Massachusetts has moved into Phase Two of Governor Charlie Baker's reopening plan, but there is still a lot of concern over a possible second wave that could prompt closures once again. WGBH News' Morning Edition host Joe Mathieu spoke with STAT senior writer Helen Branswell about what lessons we can learn from our intial response in order to improve outcomes in the face of another outbreak. The transcript below has been edited for clarity.
Joe Mathieu: This, of course, presumes we screwed it up the first time. Is that the consensus in the medical community?
Helen Branswell: Yeah, it didn't work very well here. It really didn't.
Mathieu: Of course, the president likes to talk about the perfect response. But we have more than 100,000 dead.
Branswell: Yeah, the United States has nearly 28 percent of all confirmed cases globally and 27 percent of all deaths despite having a population that represents about 4.25 percent of the global population. So, yeah, [the] numbers aren't in sync there.
Mathieu: You spoke to experts in a number of fields for this piece to basically build a list of ways to help us move forward — the proper way with what we've learned so far — and not so we're forced back into isolation again. You begin with early warnings, and you mentioned something called waste water surveillance. I've heard about this before. How does it work?
Branswell: So this is an approach that's been used for years in a bunch of places to do surveillance for other kinds of pathogens, including things like polio viruses. You could actually set up a system where you sample what is considered sort of a representative amount of wastewater coming out of a community and look for viruses. And if you start to see the amount of viruses that are in your wastewater rise, then you know you're having a problem. One of the things that has become clear is that people shed viral debris through stool, so it really could be potentially an effective way to sort of keep your eye out for what's happening in a community because, as you know, by the time a COVID-19 outbreak becomes really apparent, health care systems start to crash. You really want to get on top of it before you get to the point where all sorts of people are flooding your emergency rooms looking for help breathing.
Mathieu: Right. And an early warning system, as you say, would that basically point officials to a geographic area and say Boston is seeing a bit of an uptick, or maybe New England as a greater region. How carefully can they pinpoint that?

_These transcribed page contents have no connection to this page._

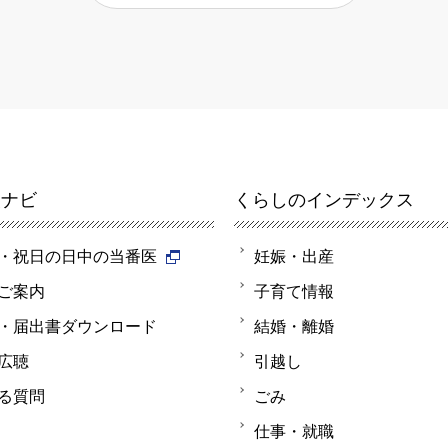
報ナビ
くらしのインデックス
・祝日の日中の当番医
妊娠・出産
ご案内
子育て情報
・届出書ダウンロード
結婚・離婚
広聴
引越し
る質問
ごみ
仕事・就職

Branswell: Well, certainly within a community, you could do it. And in fact, probably within broader neighborhoods depending on how your wastewater system is configured. But I could imagine you would be able to get a sense [that] the wastewater coming from South Boston or Back Bay is starting to tick up. We need to get on top of that.
Mathieu: That's pretty specific. That sounds pretty effective. And you say next, pay attention to small numbers.
Branswell: Well, yes. Obviously the places that have done the best are the ones that were able to get on top of this and find all their cases, find the contacts of those cases and keep them under observation — quarantine them — to keep the outbreak from getting out of control. There've been a number of places that have managed to do that. New Zealand announced yesterday that they have no active cases. They've managed to drive their case count down to zero, which is really astonishing. It's a ton of work, and New Zealand is a much smaller population than the United States so they have that advantage, but if you get to the point where you have small numbers, you can do things much more effectively and much less painfully. It requires people who've been exposed to go into quarantine, but it doesn't require mass numbers of people to start to change their behavior.
Mathieu: You quote a physician at Harvard to say, "if you wait for big numbers, it will be too late." That's what we just did, isn't it?
Branswell: Yeah, that's right. We got overtaken. Your listeners will remember that in the early part of the year — January, February — testing wasn't really available in the United States. The CDC developed tests that didn't work in the hands of many local and state labs. As a consequence, CDC had to do most of the testing for a while, and it really put a constraint on how much testing could be done and the virus got seeded into the United States. It was also at the time when borders started closing and Americans who were abroad started flooding back into the country. A number of them were infected in Europe or in China, the virus started spreading and no one really had an eye on it. We couldn't really tell where it was until health care systems started to collapse.
Mathieu: You have a number of other items on this list, but we only have a minute left and I want to ask you about resisting magical thinking. What did you mean by that?
Branswell: I was really stunned in the early days of this year when the evidence was coming out of China that they really had a big problem to the point where they were putting cities of tens of millions of people on shut down and the rest of the world responded pretty slowly. It was almost like there was this thought that it won't happen here. And of course, there was no reason to believe the virus wouldn't behave exactly the same way outside of China as it did. You can't assume that you're going to catch a lucky break. You have to make sure that you're prepared.
Mathieu: And can't assume that you're going to have a vaccine, as well, you point out.
Branswell: Well, we can hope there's going to be a vaccine at a point. I don't know how soon.